**Your goal**
The lines to retype run from the one containing "Subject: gallbladder. (SVG masks)" through the end of the listing below. Reproduce them exactly, leaving out pictures.

+++++

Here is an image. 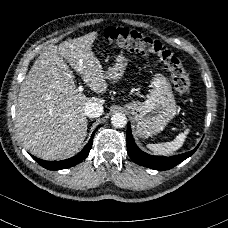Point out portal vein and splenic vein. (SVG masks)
<instances>
[{"label":"portal vein and splenic vein","instance_id":"1","mask_svg":"<svg viewBox=\"0 0 228 228\" xmlns=\"http://www.w3.org/2000/svg\"><path fill=\"white\" fill-rule=\"evenodd\" d=\"M77 92L78 93H83L84 92V87L83 86H78L77 87Z\"/></svg>","mask_w":228,"mask_h":228}]
</instances>
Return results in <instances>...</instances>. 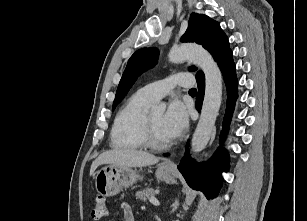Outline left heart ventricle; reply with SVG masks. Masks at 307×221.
<instances>
[{
    "label": "left heart ventricle",
    "instance_id": "left-heart-ventricle-1",
    "mask_svg": "<svg viewBox=\"0 0 307 221\" xmlns=\"http://www.w3.org/2000/svg\"><path fill=\"white\" fill-rule=\"evenodd\" d=\"M151 118L154 126L155 136L159 142H166L170 140L164 129V112L156 111L151 112Z\"/></svg>",
    "mask_w": 307,
    "mask_h": 221
}]
</instances>
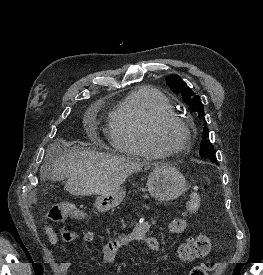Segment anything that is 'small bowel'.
<instances>
[{"label": "small bowel", "mask_w": 263, "mask_h": 275, "mask_svg": "<svg viewBox=\"0 0 263 275\" xmlns=\"http://www.w3.org/2000/svg\"><path fill=\"white\" fill-rule=\"evenodd\" d=\"M156 217H152L149 221L139 222L132 232L124 235H119L109 240L103 247L102 259L104 263H114L121 249L133 243H143L149 249L158 251L160 249L159 241L149 235L151 225L155 222ZM187 228L186 220L182 218H174L169 224V230L172 233H182ZM44 232L47 236L49 243L60 249L62 253H67V248L61 244L70 243L78 238V234L74 231L64 230L59 235L50 227L45 226ZM98 235L95 231H87L82 235L85 242H93L97 239ZM71 261L64 260L57 264V272L61 275L66 274L71 268Z\"/></svg>", "instance_id": "1"}]
</instances>
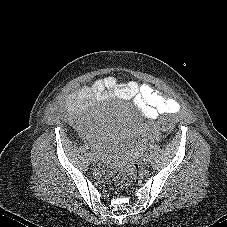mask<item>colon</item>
Masks as SVG:
<instances>
[{
  "instance_id": "1",
  "label": "colon",
  "mask_w": 227,
  "mask_h": 227,
  "mask_svg": "<svg viewBox=\"0 0 227 227\" xmlns=\"http://www.w3.org/2000/svg\"><path fill=\"white\" fill-rule=\"evenodd\" d=\"M175 123V117L172 114L163 116L158 121V128L161 131H170ZM138 164L135 160L124 162L118 169L111 172L113 185L121 190L127 189L137 175Z\"/></svg>"
}]
</instances>
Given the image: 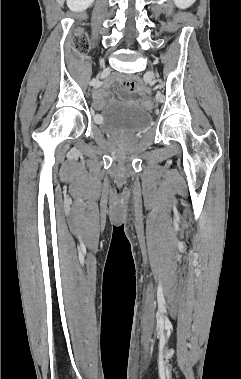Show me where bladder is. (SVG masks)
Listing matches in <instances>:
<instances>
[{"mask_svg": "<svg viewBox=\"0 0 241 379\" xmlns=\"http://www.w3.org/2000/svg\"><path fill=\"white\" fill-rule=\"evenodd\" d=\"M150 122L151 116L143 107L115 103L99 115L98 126L106 134L127 137L147 129Z\"/></svg>", "mask_w": 241, "mask_h": 379, "instance_id": "31cf9c89", "label": "bladder"}]
</instances>
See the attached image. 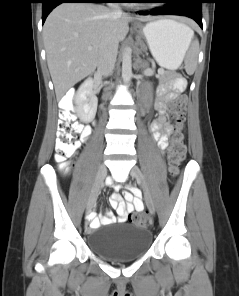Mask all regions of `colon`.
Returning a JSON list of instances; mask_svg holds the SVG:
<instances>
[{"label": "colon", "instance_id": "1", "mask_svg": "<svg viewBox=\"0 0 239 296\" xmlns=\"http://www.w3.org/2000/svg\"><path fill=\"white\" fill-rule=\"evenodd\" d=\"M186 114V99L179 96L168 106L167 115L174 125V133L169 148V164L172 175L178 173L179 167L185 157L186 148L183 141L182 126ZM81 125L74 120L70 104H63L59 112L58 139L56 141V159L62 169L66 168V160L78 146V136ZM133 223L146 226L149 223V215L142 211L131 217Z\"/></svg>", "mask_w": 239, "mask_h": 296}]
</instances>
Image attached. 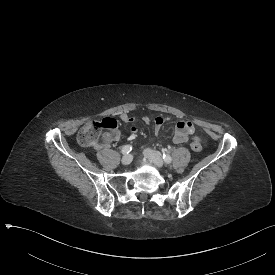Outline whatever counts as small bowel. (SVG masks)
Here are the masks:
<instances>
[{
  "instance_id": "small-bowel-1",
  "label": "small bowel",
  "mask_w": 275,
  "mask_h": 275,
  "mask_svg": "<svg viewBox=\"0 0 275 275\" xmlns=\"http://www.w3.org/2000/svg\"><path fill=\"white\" fill-rule=\"evenodd\" d=\"M120 119L123 122L130 123V124H133L136 121V118L134 116L129 115L127 113H123ZM163 123H164V118L158 117L155 119V124H154L155 134H158L160 132V129ZM136 132H137V129L132 128V133L135 134ZM194 137H195V127L191 121L182 120L176 124V129L173 136V141L176 144L185 143L189 139Z\"/></svg>"
}]
</instances>
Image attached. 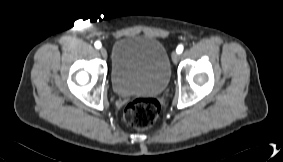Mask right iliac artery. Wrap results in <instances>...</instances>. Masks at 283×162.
<instances>
[{
  "instance_id": "1",
  "label": "right iliac artery",
  "mask_w": 283,
  "mask_h": 162,
  "mask_svg": "<svg viewBox=\"0 0 283 162\" xmlns=\"http://www.w3.org/2000/svg\"><path fill=\"white\" fill-rule=\"evenodd\" d=\"M94 45L97 49L101 47V43L99 41H96Z\"/></svg>"
}]
</instances>
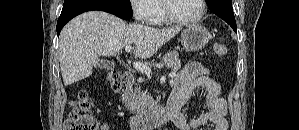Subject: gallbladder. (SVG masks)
Wrapping results in <instances>:
<instances>
[{
	"instance_id": "bac80fb5",
	"label": "gallbladder",
	"mask_w": 299,
	"mask_h": 130,
	"mask_svg": "<svg viewBox=\"0 0 299 130\" xmlns=\"http://www.w3.org/2000/svg\"><path fill=\"white\" fill-rule=\"evenodd\" d=\"M115 65L109 61L106 60H99L96 65L95 68H99V69H114Z\"/></svg>"
}]
</instances>
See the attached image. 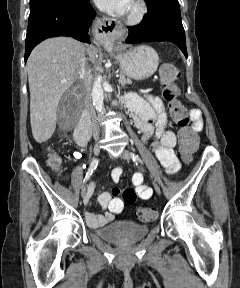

+++++

**Solved problem**
Subject: gallbladder. (SVG masks)
Wrapping results in <instances>:
<instances>
[{
	"instance_id": "bac80fb5",
	"label": "gallbladder",
	"mask_w": 299,
	"mask_h": 130,
	"mask_svg": "<svg viewBox=\"0 0 299 130\" xmlns=\"http://www.w3.org/2000/svg\"><path fill=\"white\" fill-rule=\"evenodd\" d=\"M115 65L109 61L106 60H99L96 65L95 68H99V69H114Z\"/></svg>"
}]
</instances>
See the attached image. 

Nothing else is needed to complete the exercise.